Erwin Olaf is fascinated by the ritual and tradition of the monarchy, with its pomp, colorful uniforms, and age-old protocol. He believes in the unifying aspect of the formal celebration of parliamentary democracy during Prince’s Day, when the king, the queen, and the attendants of the Golden Coach show off their finest clothes.
As a follow up to his state portrait of the royal family in 2018, Olaf has now, without making value judgments yet using the same eye for perfection, portrayed the people who make the royal ritual possible: the stable master, the coachmen and footmen, and the blockers, who place a chock against the wheels as a “handbrake” when the coach is stopped. In the royal stables next to Noordeinde Palace, the men, a single woman, and the horses posed for Olaf’s photo and video cameras in the grand gala dress they also wear on the third Tuesday of September, when they perform their roles in the royal parade.
This work has been realized with thanks to the Royal Stables Department.

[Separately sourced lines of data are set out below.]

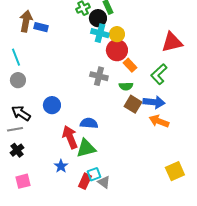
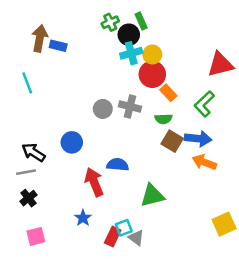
cyan cross: (100, 33) -> (131, 53), turned -30
gray circle: (18, 80) -> (103, 109), moved
green triangle: (86, 148) -> (152, 196), moved

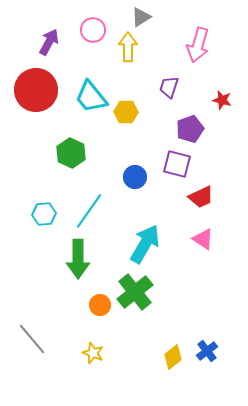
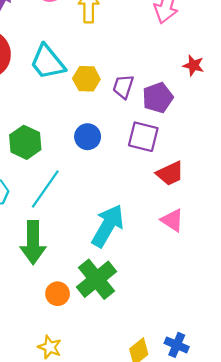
purple trapezoid: (169, 87) -> (123, 87), moved
green hexagon: (71, 153) -> (25, 142), moved
blue circle: (135, 177) -> (88, 137), moved
blue cross: (207, 351) -> (177, 345), turned -30

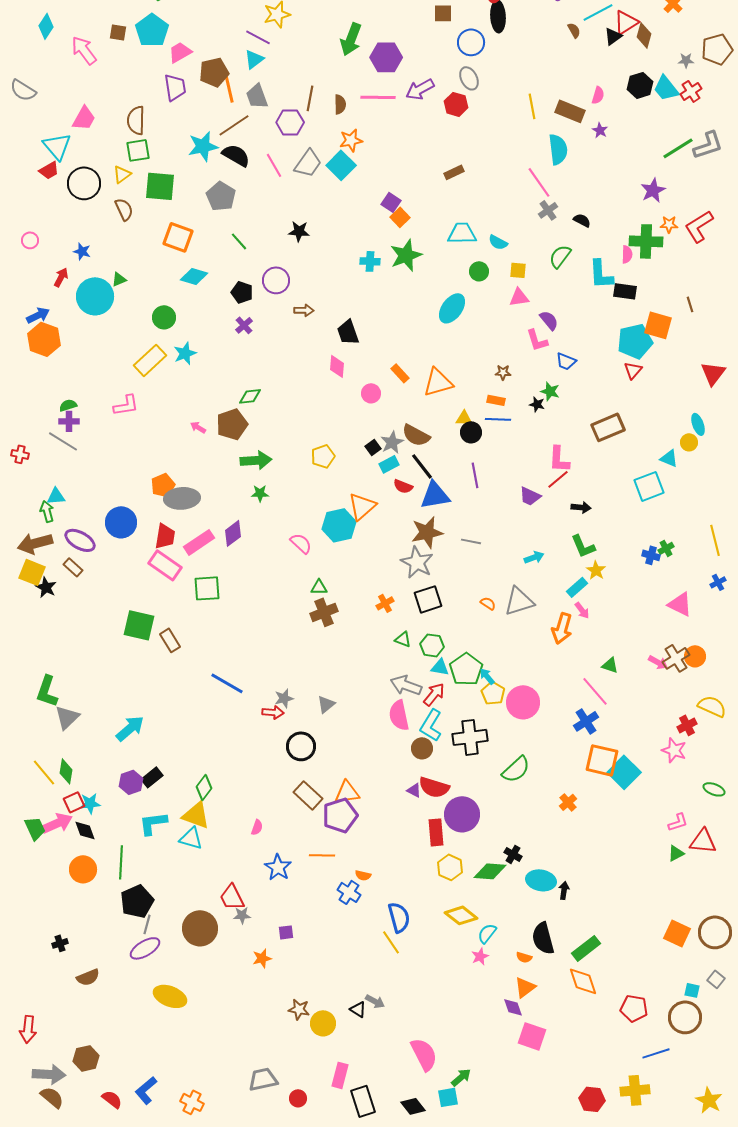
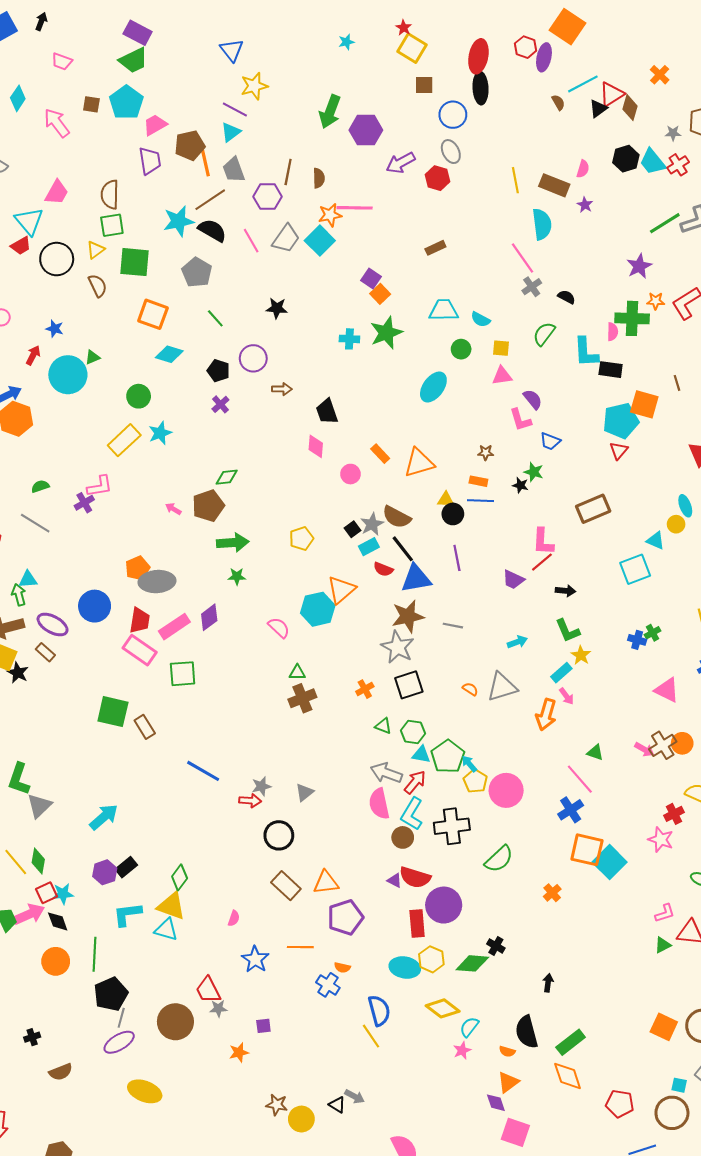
pink line: (378, 97) -> (355, 208), moved
purple cross: (69, 421) -> (84, 503), moved, turned -30
purple pentagon: (340, 815) -> (345, 917), moved
cyan ellipse: (541, 880) -> (405, 967), moved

Erwin Olaf (Hilversum, Netherlands 1959) gained an international reputation for stylized and disruptive photography in which themes such as sexuality and gender are depicted in a magical-realistic way. After his provocative early work, his focus shifted to human vulnerability. At present he makes video work in addition to photographs. Olaf was responsible for the state portraits of the royal family in 2018.